Workshop : The political impact of security policies

Tuesday 17 July 2007, by Rahola Federico

imprimer

The WP8 unit of Challenge Project has organised a three-days workshop held on in Genoa, on June 14th, 15th, and 16th 2007, whose general aim has been to analyse and debate the main impacts of the so-called «securitarian turn» involving the global political scenario. The general framework of the workshop directly reflects the Genoa unit’s field of research within the Challenge project (namely, the social and political effects of security policies), starting from the theoretical assumption that security devices and practices directly produce a domain of fear, and thus a politics of insecurity, by investing the overall social and political relations and imposing themselves as a legitimated technique of global governance.
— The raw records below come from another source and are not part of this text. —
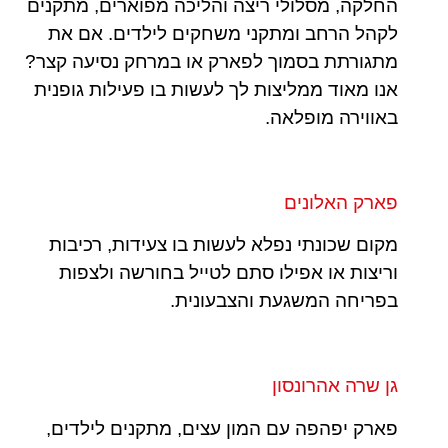
החלקה, מסלולי ריצה והליכה מפוארים, מתקנים
לקהל הרחב ומתקני משחקים לילדים. אם את
מתגורתת בסמוך לפארק או במרחק נסיעה קצר?
אנו מאוד ממליצות לך לעשות בו פעילות גופנית
באווירה מופלאה.
פארק האלונים
מקום שכונתי נפלא לעשות בו צעידות, רכיבות
וריצות או אפילו סתם לטייל בחורשה ולצפות
בפריחה המשגעת והצבעונית.
גן שרה אהרונסון
פארק יפהפה עם המון עצים, מתקנים לילדים,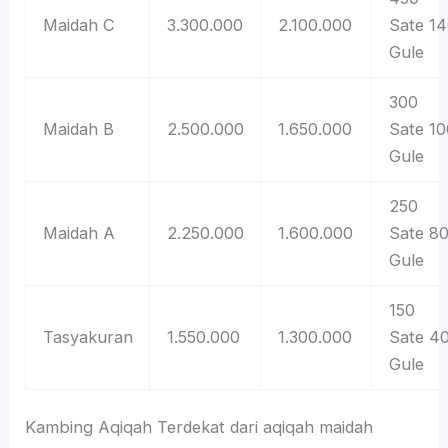
Maidah C
3.300.000
2.100.000
Sate 1
Gule
300
Maidah B
2.500.000
1.650.000
Sate 10
Gule
250
Maidah A
2.250.000
1.600.000
Sate 8
Gule
150
Tasyakuran
1.550.000
1.300.000
Sate 4
Gule
Kambing Aqiqah Terdekat dari aqiqah maidah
As a matter of fact, the current, «securitarian» dynamics can be summarised in a double tautological process, according to which the relentless production of insecurity, through the colonisation of social life by security measures and practices (highly improved in the post 9.11 scenario), makes in turn proliferate the industry of security. From this point of view, even an undetermined notion such as the one of terrorism has to be seen less as a specific thread than a necessary place-holder in order to legitimise the adoption of security apparatuses and devices.

Accordingly, a central attention of the different contributions and papers presented during the workshop has been devoted to the role of the so-called professional of (in)security (media, politicians, judges and prosecutors, opinion leaders/makers, and, above all, all those directly engaged in security policies), in the legitimisation of both security policies and of the global insecurity domain.
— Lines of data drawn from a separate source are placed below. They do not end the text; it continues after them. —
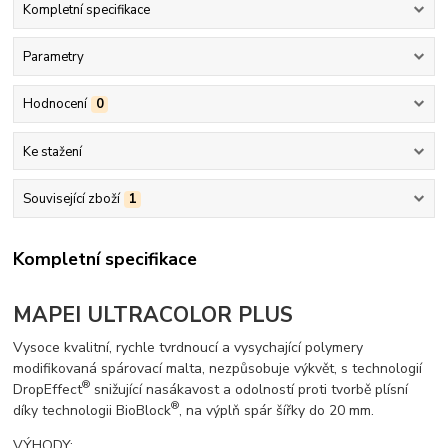
Kompletní specifikace
Parametry
Hodnocení
0
Ke stažení
Související zboží
1
Kompletní specifikace
MAPEI ULTRACOLOR PLUS
Vysoce kvalitní, rychle tvrdnoucí a vysychající polymery
modifikovaná spárovací malta, nezpůsobuje výkvět, s technologií
®
DropEffect
snižující nasákavost a odolností proti tvorbě plísní
®
díky technologii BioBlock
, na výplň spár šířky do 20 mm.
VÝHODY:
The workshop developed the issue through a series of steps, each one focusing on the multilevel impacts of security policies, among which, just to mention the most relevant: the crisis of international order as well as of the national state conceived in Hobbesian terms of the guarantor of internal security for citizens; the consequential redefinition of state sovereignty according to the new security policies; the relentless production of social alarms and insecurity which in turn legitimises the securitarian claims.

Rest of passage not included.